After everyone had left, Carver, Alice (steadfastly ignoring me), and I went around the house and turned off the lights in every room. It was second nature to us at this point, even if I hadn’t been around for ten years. Carver took the back rooms, I took the left, Alice took the right. We checked the windows to make sure they were closed; we locked the doors.
I would be lying if I said I wasn’t looking for Dad as I did.
Though I was about as subtle as an elephant, apparently.
“If you want to see him, he’s just down the hall, you know,” Alice said, breaking our silent fight. She hugged herself tightly, pulling her sweater sleeves over her hands again. “Third freezer on the left. The one with the shaky handle.”

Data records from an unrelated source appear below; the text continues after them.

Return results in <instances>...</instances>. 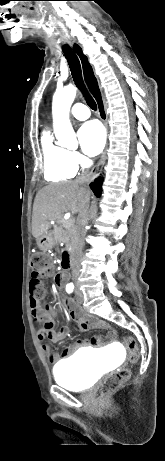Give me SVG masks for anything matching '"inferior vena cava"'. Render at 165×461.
I'll use <instances>...</instances> for the list:
<instances>
[{
  "label": "inferior vena cava",
  "instance_id": "inferior-vena-cava-1",
  "mask_svg": "<svg viewBox=\"0 0 165 461\" xmlns=\"http://www.w3.org/2000/svg\"><path fill=\"white\" fill-rule=\"evenodd\" d=\"M85 176L79 178L78 182L80 184H84L86 182ZM89 199L86 200V204L83 210L79 214L77 229L75 234V244L73 250V259H72V276L73 279H77L80 273V262H81V255H82V248L84 246V238L86 234L85 227L88 223L89 218Z\"/></svg>",
  "mask_w": 165,
  "mask_h": 461
}]
</instances>
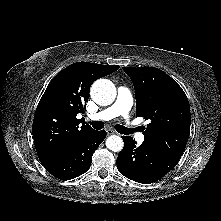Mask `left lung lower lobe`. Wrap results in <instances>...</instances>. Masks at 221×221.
I'll return each mask as SVG.
<instances>
[{
  "mask_svg": "<svg viewBox=\"0 0 221 221\" xmlns=\"http://www.w3.org/2000/svg\"><path fill=\"white\" fill-rule=\"evenodd\" d=\"M124 148L117 158V168L125 177L142 184L161 179L176 164L177 160L167 156L146 143L136 146L131 136H122Z\"/></svg>",
  "mask_w": 221,
  "mask_h": 221,
  "instance_id": "left-lung-lower-lobe-1",
  "label": "left lung lower lobe"
}]
</instances>
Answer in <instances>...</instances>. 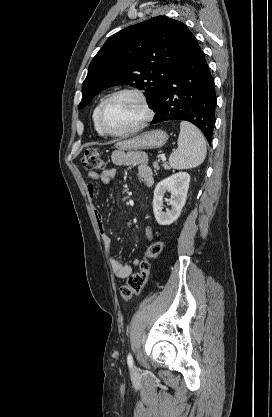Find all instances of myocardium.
<instances>
[{"mask_svg": "<svg viewBox=\"0 0 272 417\" xmlns=\"http://www.w3.org/2000/svg\"><path fill=\"white\" fill-rule=\"evenodd\" d=\"M122 95H131L134 96L135 98L138 99V101L140 102V104L142 105L143 111H144V116L141 119V121L139 123H137L136 125H134L133 127L125 130V131H121V132H110L108 131L104 124H103V116H104V112L107 108V106L117 97L122 96ZM153 109L147 99V97L145 96V94L136 88H124V89H120L117 90L115 92H113L112 94H110L107 98H105V100L103 101L102 105L100 106L99 112H98V117H97V123H98V127L100 132L105 135V136H109V137H125V136H129L131 134H134L138 131H140L141 129H143L153 118Z\"/></svg>", "mask_w": 272, "mask_h": 417, "instance_id": "myocardium-1", "label": "myocardium"}]
</instances>
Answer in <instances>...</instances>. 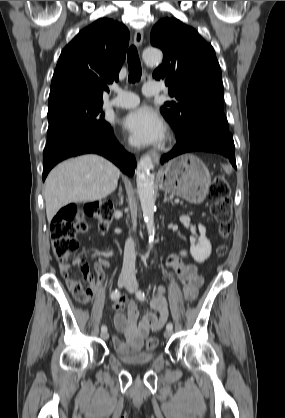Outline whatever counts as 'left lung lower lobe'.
<instances>
[{"instance_id": "left-lung-lower-lobe-1", "label": "left lung lower lobe", "mask_w": 285, "mask_h": 418, "mask_svg": "<svg viewBox=\"0 0 285 418\" xmlns=\"http://www.w3.org/2000/svg\"><path fill=\"white\" fill-rule=\"evenodd\" d=\"M192 151L219 153L227 157L236 168L234 141L229 130L217 127H204L183 140L177 141L175 147L161 158L164 164L168 160Z\"/></svg>"}]
</instances>
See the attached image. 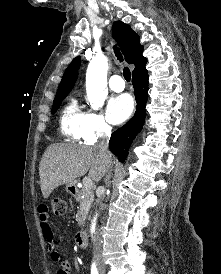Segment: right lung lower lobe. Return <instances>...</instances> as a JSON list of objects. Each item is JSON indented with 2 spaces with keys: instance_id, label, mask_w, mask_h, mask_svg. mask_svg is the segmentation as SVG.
<instances>
[{
  "instance_id": "1",
  "label": "right lung lower lobe",
  "mask_w": 221,
  "mask_h": 274,
  "mask_svg": "<svg viewBox=\"0 0 221 274\" xmlns=\"http://www.w3.org/2000/svg\"><path fill=\"white\" fill-rule=\"evenodd\" d=\"M132 84L134 86V93L137 101V111L130 121L112 133L109 141L110 151L118 156V159L121 162L125 161L128 147H130L133 139L141 131L144 124L145 104L148 95L147 70L133 75Z\"/></svg>"
}]
</instances>
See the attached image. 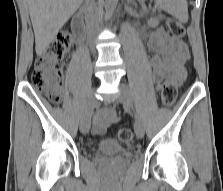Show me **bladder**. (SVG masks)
Here are the masks:
<instances>
[{
    "label": "bladder",
    "mask_w": 223,
    "mask_h": 191,
    "mask_svg": "<svg viewBox=\"0 0 223 191\" xmlns=\"http://www.w3.org/2000/svg\"><path fill=\"white\" fill-rule=\"evenodd\" d=\"M124 152L123 145L112 138H106L99 142L97 153L102 156H116Z\"/></svg>",
    "instance_id": "31cf9c89"
}]
</instances>
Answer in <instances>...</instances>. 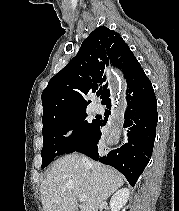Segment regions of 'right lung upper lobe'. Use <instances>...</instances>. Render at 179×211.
Here are the masks:
<instances>
[{"label": "right lung upper lobe", "mask_w": 179, "mask_h": 211, "mask_svg": "<svg viewBox=\"0 0 179 211\" xmlns=\"http://www.w3.org/2000/svg\"><path fill=\"white\" fill-rule=\"evenodd\" d=\"M109 66L120 69L129 83L143 70L120 34L101 26L85 39L78 54L42 93L43 126L55 117L86 110L85 96L100 87L102 104L109 100Z\"/></svg>", "instance_id": "1"}]
</instances>
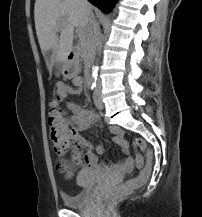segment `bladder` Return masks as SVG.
<instances>
[{"label": "bladder", "mask_w": 202, "mask_h": 217, "mask_svg": "<svg viewBox=\"0 0 202 217\" xmlns=\"http://www.w3.org/2000/svg\"><path fill=\"white\" fill-rule=\"evenodd\" d=\"M99 172L83 168L78 172L76 182L80 190L75 195H62L61 199L66 207H83L92 196V188L98 182Z\"/></svg>", "instance_id": "bladder-1"}]
</instances>
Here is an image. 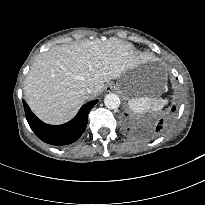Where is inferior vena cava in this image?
Returning <instances> with one entry per match:
<instances>
[{"label": "inferior vena cava", "mask_w": 205, "mask_h": 205, "mask_svg": "<svg viewBox=\"0 0 205 205\" xmlns=\"http://www.w3.org/2000/svg\"><path fill=\"white\" fill-rule=\"evenodd\" d=\"M87 93H88V94H91V93H92V90H91L90 88H88V89H87Z\"/></svg>", "instance_id": "inferior-vena-cava-1"}]
</instances>
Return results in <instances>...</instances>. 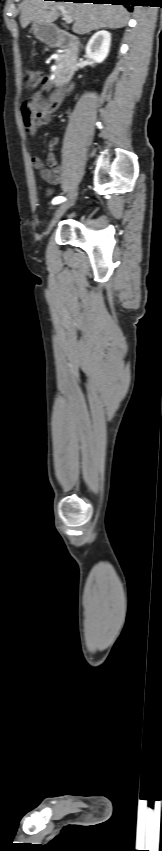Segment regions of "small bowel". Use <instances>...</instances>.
I'll return each instance as SVG.
<instances>
[{"label":"small bowel","mask_w":162,"mask_h":851,"mask_svg":"<svg viewBox=\"0 0 162 851\" xmlns=\"http://www.w3.org/2000/svg\"><path fill=\"white\" fill-rule=\"evenodd\" d=\"M60 82L56 75H51L49 81L45 80L41 89L32 96L30 102L22 106L23 123L27 132L31 135H34L38 128L50 122L51 115L59 108L62 100L66 99L68 94L72 93L78 86L74 79L69 80L66 84H60ZM48 88L50 90L57 88V90L48 99H44L43 93ZM58 141V137H53L49 146L54 148ZM31 162L33 167L40 171L41 177L48 183L56 184L61 179V168L52 154L47 157L49 168H45L43 160L38 156L32 157Z\"/></svg>","instance_id":"c3829d8e"}]
</instances>
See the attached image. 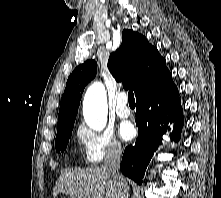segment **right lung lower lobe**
<instances>
[{
  "mask_svg": "<svg viewBox=\"0 0 221 198\" xmlns=\"http://www.w3.org/2000/svg\"><path fill=\"white\" fill-rule=\"evenodd\" d=\"M136 101L139 134L135 144L126 147L120 168L125 176L141 185L145 170L166 130L173 127L171 140H179L183 111L178 89L168 70L139 94Z\"/></svg>",
  "mask_w": 221,
  "mask_h": 198,
  "instance_id": "1",
  "label": "right lung lower lobe"
}]
</instances>
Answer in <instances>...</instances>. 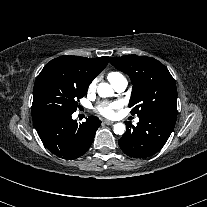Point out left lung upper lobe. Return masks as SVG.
Returning <instances> with one entry per match:
<instances>
[{
	"instance_id": "obj_1",
	"label": "left lung upper lobe",
	"mask_w": 207,
	"mask_h": 207,
	"mask_svg": "<svg viewBox=\"0 0 207 207\" xmlns=\"http://www.w3.org/2000/svg\"><path fill=\"white\" fill-rule=\"evenodd\" d=\"M111 64L129 75L133 92L129 103L132 114L177 116L176 83L168 69L147 56L129 55L110 58Z\"/></svg>"
}]
</instances>
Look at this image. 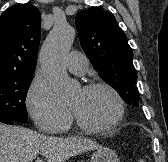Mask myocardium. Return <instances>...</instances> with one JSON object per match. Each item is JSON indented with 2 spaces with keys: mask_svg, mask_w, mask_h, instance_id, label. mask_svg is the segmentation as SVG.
Here are the masks:
<instances>
[{
  "mask_svg": "<svg viewBox=\"0 0 168 162\" xmlns=\"http://www.w3.org/2000/svg\"><path fill=\"white\" fill-rule=\"evenodd\" d=\"M102 89L111 94L113 97L115 103H116V114L113 117L112 120H110L108 123L103 124V125H90L84 122L75 112L72 108H70L71 115L77 124V126L87 132H92V133H98V132H105L109 131L113 128H115L123 119L124 117V101L120 94L117 92L115 88L110 86L109 84L102 83V82H95V83H90L85 85L82 90L85 92H90L94 90Z\"/></svg>",
  "mask_w": 168,
  "mask_h": 162,
  "instance_id": "1",
  "label": "myocardium"
}]
</instances>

I closed the door to the second parlor room behind me, and my cheeks burned with embarrassment. I was glad that most of the lights were off, so hopefully she couldn’t see them. “I wasn’t looking.”
“You were. For his ghost.”
“Maybe I was,” I admitted.
She pursed her lips and looked away. “Well, I don’t think he’s here.”
“I don’t think so, either,” I admitted.
“Who’s not here?” Carver asked, stomping loudly out of Parlor C. He stomped everywhere loudly. It was just what he did. Nicki followed out into the hall behind him, quiet as ever. It always struck me how different Carver and Nicki were—like a square peg and a round hole—but I guess they were like pieces in a puzzle. They found grooves where the other person fit, and that’s how they worked.
“No one. Everything’s locked up on my end,” Alice said, and left for the foyer, where Mom was putting on her boots and coat.
My brother gave me a sidelong look, and put his hands in his pockets.
“Don’t worry about it,” I sighed, and finished my rounds. I did pass the door to the basement—the mortuary—where we stored the bodies in cold fridges until it was time to prep them for burial. Those set for cremation went to a crematorium the next town over. The basement door was like any other, though the handle was different—a pull latch with a hard dead bolt.